A Sergeant was explaining something to a squad of marine heavy gunners when John approached. Something about the deadliest son-of-a-bitch on the battlefield.
"I need your fire support-"
"Goddammit! I told you a thousand times we're waiting for-" As the marine turned her soul promptly exited her body. "OH I'm sorry I… whatever you need Chief." The Spartan nodded, before taking the assault rifle out of her hands, and replacing it with the alien postmodern 'gun.' The seven marines around her stifled grins, and readied their weapons.
"Sir." A shorter man came up to John, carrying a short, stocky thing he identified as a beam weapon. "You'll use this better than me sir. Just point and shoot." John took the weapon, and felt its heft. John again nodded, before patting the man on the shoulder, and starting toward what he knew was the western front. The commandeered squad watched him go.
"We should follow him right?" a marine asked.
The Sergeant ran to keep up, and the squad followed.
When their little band arrived at the front, John decided to take modern military intelligence at face value from now on. A blast of purple energy emanated from a glowing purple alien standing on the opposite end of the street, shredding a gun emplacement and sending a gunner flying. The return fire was intercepted by a bright purple shield, which stood up to impossible punishment before the wizard pulled back.

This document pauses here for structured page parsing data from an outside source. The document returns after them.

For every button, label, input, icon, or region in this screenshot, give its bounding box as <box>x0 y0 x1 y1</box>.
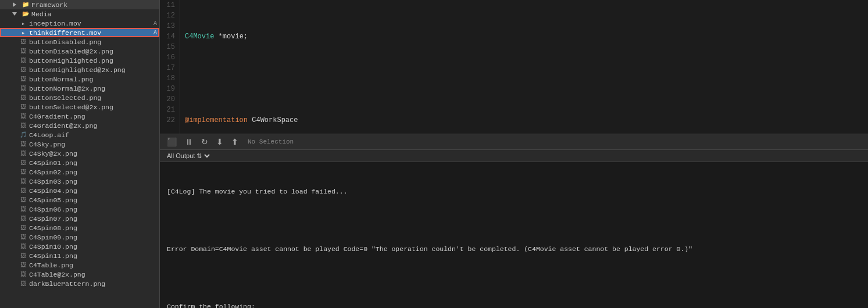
code-text: C4Movie *movie; @implementation C4WorkSp… <box>180 0 868 134</box>
sidebar-item-C4Spin10-png[interactable]: 🖼 C4Spin10.png <box>0 242 159 251</box>
file-icon: 🎵 <box>19 131 28 139</box>
sidebar-item-label: buttonHighlighted@2x.png <box>29 66 157 74</box>
sidebar-item-C4Spin04-png[interactable]: 🖼 C4Spin04.png <box>0 186 159 195</box>
debug-toolbar: ⬛ ⏸ ↻ ⬇ ⬆ No Selection <box>160 134 868 150</box>
sidebar-item-C4Sky2x-png[interactable]: 🖼 C4Sky@2x.png <box>0 149 159 158</box>
sidebar-item-media[interactable]: 📂 Media <box>0 9 159 19</box>
file-icon: 🖼 <box>19 214 28 223</box>
file-icon: 🖼 <box>19 149 28 157</box>
file-icon: 🖼 <box>19 233 28 241</box>
sidebar-item-label: C4Spin04.png <box>29 187 157 195</box>
triangle-right-icon <box>10 1 20 9</box>
file-icon: ▸ <box>19 19 28 27</box>
sidebar-item-C4Spin09-png[interactable]: 🖼 C4Spin09.png <box>0 232 159 242</box>
file-icon: 🖼 <box>19 140 28 148</box>
sidebar-item-label: inception.mov <box>29 20 151 27</box>
sidebar-item-label: C4Spin11.png <box>29 252 157 260</box>
file-icon: 🖼 <box>19 94 28 102</box>
file-icon: 🖼 <box>19 177 28 185</box>
log-line-2: Error Domain=C4Movie asset cannot be pla… <box>167 244 861 255</box>
sidebar-item-inception-mov[interactable]: ▸ inception.mov A <box>0 19 159 28</box>
sidebar-item-label: buttonDisabled@2x.png <box>29 48 157 55</box>
line-numbers: 11 12 13 14 15 16 17 18 19 20 21 22 <box>160 0 180 134</box>
sidebar-item-buttonDisabled2x-png[interactable]: 🖼 buttonDisabled@2x.png <box>0 46 159 56</box>
file-icon: 🖼 <box>19 47 28 55</box>
sidebar-item-label: buttonNormal.png <box>29 76 157 83</box>
debug-step-up-button[interactable]: ⬆ <box>229 136 241 148</box>
sidebar-item-C4Spin05-png[interactable]: 🖼 C4Spin05.png <box>0 195 159 205</box>
debug-pause-button[interactable]: ⏸ <box>183 136 195 148</box>
sidebar-item-buttonNormal-png[interactable]: 🖼 buttonNormal.png <box>0 74 159 84</box>
file-icon: 🖼 <box>19 66 28 74</box>
file-icon: 🖼 <box>19 187 28 195</box>
sidebar-item-label: C4Spin03.png <box>29 178 157 185</box>
sidebar-item-buttonHighlighted-png[interactable]: 🖼 buttonHighlighted.png <box>0 56 159 65</box>
badge-a: A <box>153 30 157 36</box>
file-icon: 🖼 <box>19 121 28 130</box>
code-editor: 11 12 13 14 15 16 17 18 19 20 21 22 C4Mo… <box>160 0 868 134</box>
sidebar-item-C4Spin11-png[interactable]: 🖼 C4Spin11.png <box>0 251 159 260</box>
file-icon: 🖼 <box>19 280 28 288</box>
file-icon: ▸ <box>19 28 28 37</box>
sidebar-item-C4Gradient-png[interactable]: 🖼 C4Gradient.png <box>0 112 159 121</box>
output-panel: All Output ⇅ [C4Log] The movie you tried… <box>160 150 868 308</box>
file-icon: 🖼 <box>19 159 28 167</box>
output-header: All Output ⇅ <box>160 150 868 162</box>
file-icon: 🖼 <box>19 224 28 232</box>
sidebar-item-C4Table2x-png[interactable]: 🖼 C4Table@2x.png <box>0 270 159 279</box>
file-icon: 🖼 <box>19 75 28 83</box>
log-line-3: Confirm the following: <box>167 302 861 308</box>
file-icon: 🖼 <box>19 84 28 92</box>
sidebar-item-buttonDisabled-png[interactable]: 🖼 buttonDisabled.png <box>0 37 159 46</box>
triangle-down-icon <box>10 10 20 18</box>
sidebar-item-label: C4Gradient.png <box>29 113 157 120</box>
sidebar-item-label: C4Spin08.png <box>29 224 157 232</box>
file-icon: 🖼 <box>19 38 28 46</box>
sidebar-item-C4Sky-png[interactable]: 🖼 C4Sky.png <box>0 139 159 149</box>
sidebar-item-buttonSelected2x-png[interactable]: 🖼 buttonSelected@2x.png <box>0 102 159 112</box>
debug-step-down-button[interactable]: ⬇ <box>214 136 226 148</box>
sidebar-item-buttonHighlighted2x-png[interactable]: 🖼 buttonHighlighted@2x.png <box>0 65 159 74</box>
sidebar-item-C4Spin07-png[interactable]: 🖼 C4Spin07.png <box>0 214 159 223</box>
sidebar-item-label: C4Spin06.png <box>29 206 157 213</box>
sidebar-item-label: C4Spin01.png <box>29 159 157 167</box>
debug-no-selection-label: No Selection <box>248 138 294 145</box>
sidebar-item-darkBluePattern-png[interactable]: 🖼 darkBluePattern.png <box>0 279 159 288</box>
sidebar-item-label: Framework <box>31 1 157 9</box>
sidebar-item-C4Table-png[interactable]: 🖼 C4Table.png <box>0 260 159 270</box>
sidebar-item-label: buttonDisabled.png <box>29 38 157 46</box>
sidebar-item-label: buttonSelected.png <box>29 94 157 102</box>
output-filter-select[interactable]: All Output ⇅ <box>165 152 212 160</box>
sidebar-item-C4Gradient2x-png[interactable]: 🖼 C4Gradient@2x.png <box>0 121 159 130</box>
sidebar-item-label: buttonSelected@2x.png <box>29 103 157 111</box>
debug-stop-button[interactable]: ⬛ <box>165 136 179 148</box>
debug-step-over-button[interactable]: ↻ <box>199 136 210 148</box>
sidebar-item-C4Spin08-png[interactable]: 🖼 C4Spin08.png <box>0 223 159 232</box>
file-icon: 🖼 <box>19 168 28 176</box>
main-content: 11 12 13 14 15 16 17 18 19 20 21 22 C4Mo… <box>160 0 868 308</box>
sidebar-item-label: buttonHighlighted.png <box>29 57 157 65</box>
sidebar-item-label: C4Spin09.png <box>29 234 157 241</box>
sidebar-item-buttonNormal2x-png[interactable]: 🖼 buttonNormal@2x.png <box>0 84 159 93</box>
code-line-11: C4Movie *movie; <box>185 31 863 42</box>
sidebar-item-C4Spin01-png[interactable]: 🖼 C4Spin01.png <box>0 158 159 167</box>
log-line-1: [C4Log] The movie you tried to load fail… <box>167 187 861 197</box>
sidebar-item-label: C4Sky.png <box>29 141 157 148</box>
sidebar-item-label: C4Table.png <box>29 262 157 269</box>
sidebar-item-label: C4Loop.aif <box>29 131 157 139</box>
sidebar-item-C4Spin02-png[interactable]: 🖼 C4Spin02.png <box>0 167 159 177</box>
code-scroll[interactable]: 11 12 13 14 15 16 17 18 19 20 21 22 C4Mo… <box>160 0 868 134</box>
code-line-12 <box>185 73 863 84</box>
sidebar-item-C4Spin06-png[interactable]: 🖼 C4Spin06.png <box>0 205 159 214</box>
file-icon: 🖼 <box>19 103 28 111</box>
sidebar-item-thinkdifferent-mov[interactable]: ▸ thinkdifferent.mov A <box>0 28 159 37</box>
sidebar-item-label: C4Spin02.png <box>29 169 157 176</box>
sidebar-item-label: C4Spin10.png <box>29 243 157 250</box>
sidebar-item-C4Spin03-png[interactable]: 🖼 C4Spin03.png <box>0 177 159 186</box>
sidebar-item-label: Media <box>31 10 157 18</box>
sidebar-item-buttonSelected-png[interactable]: 🖼 buttonSelected.png <box>0 93 159 102</box>
sidebar-item-label: C4Table@2x.png <box>29 271 157 278</box>
sidebar-item-framework[interactable]: 📁 Framework <box>0 0 159 9</box>
sidebar-item-C4Loop-aif[interactable]: 🎵 C4Loop.aif <box>0 130 159 139</box>
sidebar-item-label: C4Spin05.png <box>29 196 157 204</box>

"I count five wizards, marking likely positions." Cortana set blips across his HUD, "Comms chatter from surrounding friendlies indicates at least ten more in proximity, I'd say these guys are an elite unit, they might converge on us if we engage."
"Then we'll kill them."
Cortana sighed. "I thought you might say that, I'd recommend a stealth approach, might catch them off guard."
"Do you have a route past the street?" He zoomed out his visor, and readied his weapon.
"I was thinking we pull a Cannae?" Though he couldn't see it, he could hear the classic smirk.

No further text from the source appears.